*** Opening of THE DATA ***
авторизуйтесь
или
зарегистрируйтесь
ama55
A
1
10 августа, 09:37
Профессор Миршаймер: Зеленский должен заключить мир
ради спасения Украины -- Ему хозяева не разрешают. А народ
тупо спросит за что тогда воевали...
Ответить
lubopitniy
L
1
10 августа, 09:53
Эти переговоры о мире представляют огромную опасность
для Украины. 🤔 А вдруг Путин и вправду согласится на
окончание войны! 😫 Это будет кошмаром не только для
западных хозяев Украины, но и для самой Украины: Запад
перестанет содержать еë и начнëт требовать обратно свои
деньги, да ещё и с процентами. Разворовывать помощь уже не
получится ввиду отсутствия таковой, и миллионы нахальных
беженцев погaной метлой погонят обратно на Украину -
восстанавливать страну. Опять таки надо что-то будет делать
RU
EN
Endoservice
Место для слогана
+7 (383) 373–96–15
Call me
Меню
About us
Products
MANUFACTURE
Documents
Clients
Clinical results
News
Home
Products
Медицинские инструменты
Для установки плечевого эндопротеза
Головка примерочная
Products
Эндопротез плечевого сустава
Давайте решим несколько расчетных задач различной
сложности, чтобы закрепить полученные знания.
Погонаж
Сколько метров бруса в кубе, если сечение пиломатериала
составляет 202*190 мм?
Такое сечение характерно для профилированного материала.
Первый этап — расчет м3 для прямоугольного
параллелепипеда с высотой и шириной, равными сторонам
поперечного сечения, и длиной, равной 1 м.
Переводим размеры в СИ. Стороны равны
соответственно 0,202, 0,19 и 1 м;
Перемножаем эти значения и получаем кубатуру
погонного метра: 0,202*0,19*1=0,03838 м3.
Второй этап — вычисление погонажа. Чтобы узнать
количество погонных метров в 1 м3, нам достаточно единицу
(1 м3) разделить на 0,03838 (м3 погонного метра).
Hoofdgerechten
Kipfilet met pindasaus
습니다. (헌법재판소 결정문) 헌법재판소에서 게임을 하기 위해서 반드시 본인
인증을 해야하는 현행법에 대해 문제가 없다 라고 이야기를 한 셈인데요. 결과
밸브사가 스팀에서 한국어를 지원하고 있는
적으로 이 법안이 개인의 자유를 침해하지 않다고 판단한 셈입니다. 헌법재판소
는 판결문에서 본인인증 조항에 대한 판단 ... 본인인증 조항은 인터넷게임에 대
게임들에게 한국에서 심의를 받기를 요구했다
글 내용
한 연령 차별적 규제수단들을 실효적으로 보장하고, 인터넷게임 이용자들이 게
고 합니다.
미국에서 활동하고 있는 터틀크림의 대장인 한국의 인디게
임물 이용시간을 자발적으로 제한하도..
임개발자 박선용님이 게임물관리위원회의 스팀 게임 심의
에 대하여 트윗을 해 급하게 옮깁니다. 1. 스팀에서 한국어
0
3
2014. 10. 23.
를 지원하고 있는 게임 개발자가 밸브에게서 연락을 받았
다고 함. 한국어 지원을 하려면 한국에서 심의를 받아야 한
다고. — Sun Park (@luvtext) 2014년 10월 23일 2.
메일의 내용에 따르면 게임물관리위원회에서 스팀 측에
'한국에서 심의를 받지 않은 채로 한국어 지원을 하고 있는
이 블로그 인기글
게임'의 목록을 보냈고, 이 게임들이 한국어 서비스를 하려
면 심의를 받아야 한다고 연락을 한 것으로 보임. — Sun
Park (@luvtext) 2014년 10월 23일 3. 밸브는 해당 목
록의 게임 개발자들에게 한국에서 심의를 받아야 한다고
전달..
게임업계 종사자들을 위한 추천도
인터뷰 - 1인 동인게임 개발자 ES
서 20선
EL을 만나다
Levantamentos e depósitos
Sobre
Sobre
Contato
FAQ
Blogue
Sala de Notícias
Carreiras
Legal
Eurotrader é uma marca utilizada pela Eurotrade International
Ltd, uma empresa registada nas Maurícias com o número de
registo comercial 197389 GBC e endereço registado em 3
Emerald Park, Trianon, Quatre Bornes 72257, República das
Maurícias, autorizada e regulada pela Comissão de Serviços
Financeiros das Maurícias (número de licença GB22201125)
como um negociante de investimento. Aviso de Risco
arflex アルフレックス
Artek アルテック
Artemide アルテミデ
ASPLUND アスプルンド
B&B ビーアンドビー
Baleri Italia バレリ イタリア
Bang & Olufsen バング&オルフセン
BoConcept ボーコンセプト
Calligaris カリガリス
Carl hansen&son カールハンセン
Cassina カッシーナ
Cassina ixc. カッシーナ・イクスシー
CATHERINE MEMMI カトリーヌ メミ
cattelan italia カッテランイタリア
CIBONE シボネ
*** Close of THE DATA ***
*** Opening of THE DATA ***
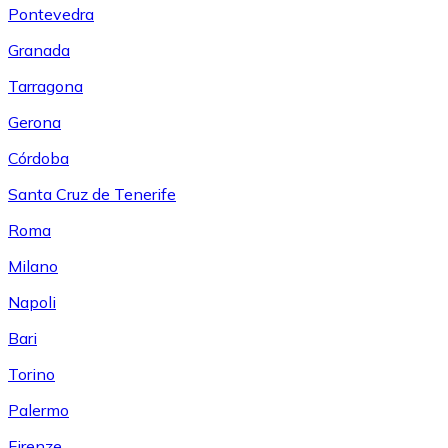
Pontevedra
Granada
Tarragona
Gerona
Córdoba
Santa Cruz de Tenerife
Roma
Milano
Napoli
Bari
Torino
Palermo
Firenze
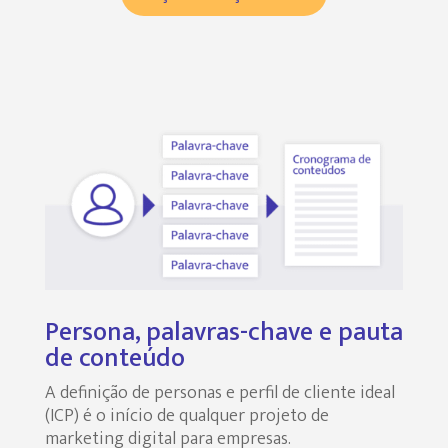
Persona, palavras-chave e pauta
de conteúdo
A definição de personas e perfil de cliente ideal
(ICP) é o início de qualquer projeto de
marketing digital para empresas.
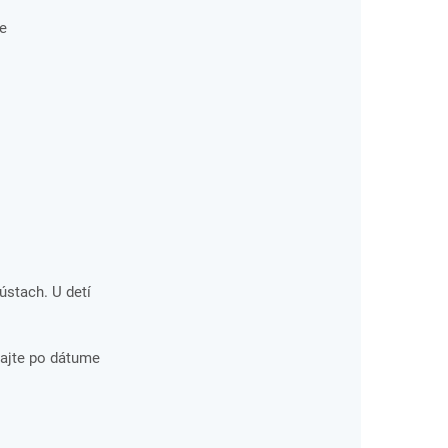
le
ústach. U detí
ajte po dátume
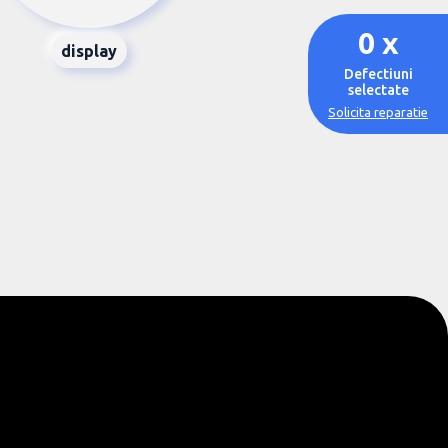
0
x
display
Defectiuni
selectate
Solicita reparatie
*** Close of THE DATA ***
*** Opening of THE DATA ***
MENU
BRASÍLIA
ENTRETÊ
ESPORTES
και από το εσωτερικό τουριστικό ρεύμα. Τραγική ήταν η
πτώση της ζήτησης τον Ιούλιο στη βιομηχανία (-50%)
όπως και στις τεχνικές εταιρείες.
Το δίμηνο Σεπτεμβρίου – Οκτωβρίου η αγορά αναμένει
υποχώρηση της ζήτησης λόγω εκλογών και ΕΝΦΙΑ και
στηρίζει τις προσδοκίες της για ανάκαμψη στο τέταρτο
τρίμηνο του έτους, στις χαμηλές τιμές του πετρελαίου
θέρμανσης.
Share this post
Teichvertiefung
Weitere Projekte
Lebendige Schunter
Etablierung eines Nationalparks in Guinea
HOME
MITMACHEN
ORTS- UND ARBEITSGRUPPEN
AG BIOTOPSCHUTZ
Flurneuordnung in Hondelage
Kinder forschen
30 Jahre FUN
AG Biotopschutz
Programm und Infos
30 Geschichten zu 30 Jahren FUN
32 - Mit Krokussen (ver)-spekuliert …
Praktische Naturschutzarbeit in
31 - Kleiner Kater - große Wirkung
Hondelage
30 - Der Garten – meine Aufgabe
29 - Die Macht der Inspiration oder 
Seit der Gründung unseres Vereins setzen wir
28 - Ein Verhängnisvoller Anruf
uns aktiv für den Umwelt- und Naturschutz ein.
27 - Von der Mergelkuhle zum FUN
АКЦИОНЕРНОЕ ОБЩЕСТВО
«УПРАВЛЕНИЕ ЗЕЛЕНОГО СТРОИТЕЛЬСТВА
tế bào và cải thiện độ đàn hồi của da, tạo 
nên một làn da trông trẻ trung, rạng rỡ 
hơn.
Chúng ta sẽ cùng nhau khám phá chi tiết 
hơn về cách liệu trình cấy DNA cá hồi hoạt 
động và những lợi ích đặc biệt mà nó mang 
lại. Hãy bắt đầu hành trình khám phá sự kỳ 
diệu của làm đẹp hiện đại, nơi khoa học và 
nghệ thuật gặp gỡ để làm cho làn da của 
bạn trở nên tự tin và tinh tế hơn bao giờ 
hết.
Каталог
*** Close of THE DATA ***
WHAT YOU SHOULD DO
Please output the lines of the listing above that fall in the stretch from the one with "Clinical results" through the one with "Сколько метров бруса", exactly and only those.

EXERCISE RESULT
Clinical results
News
Home
Products
Медицинские инструменты
Для установки плечевого эндопротеза
Головка примерочная
Products
Эндопротез плечевого сустава
Давайте решим несколько расчетных задач различной
сложности, чтобы закрепить полученные знания.
Погонаж
Сколько метров бруса в кубе, если сечение пиломатериала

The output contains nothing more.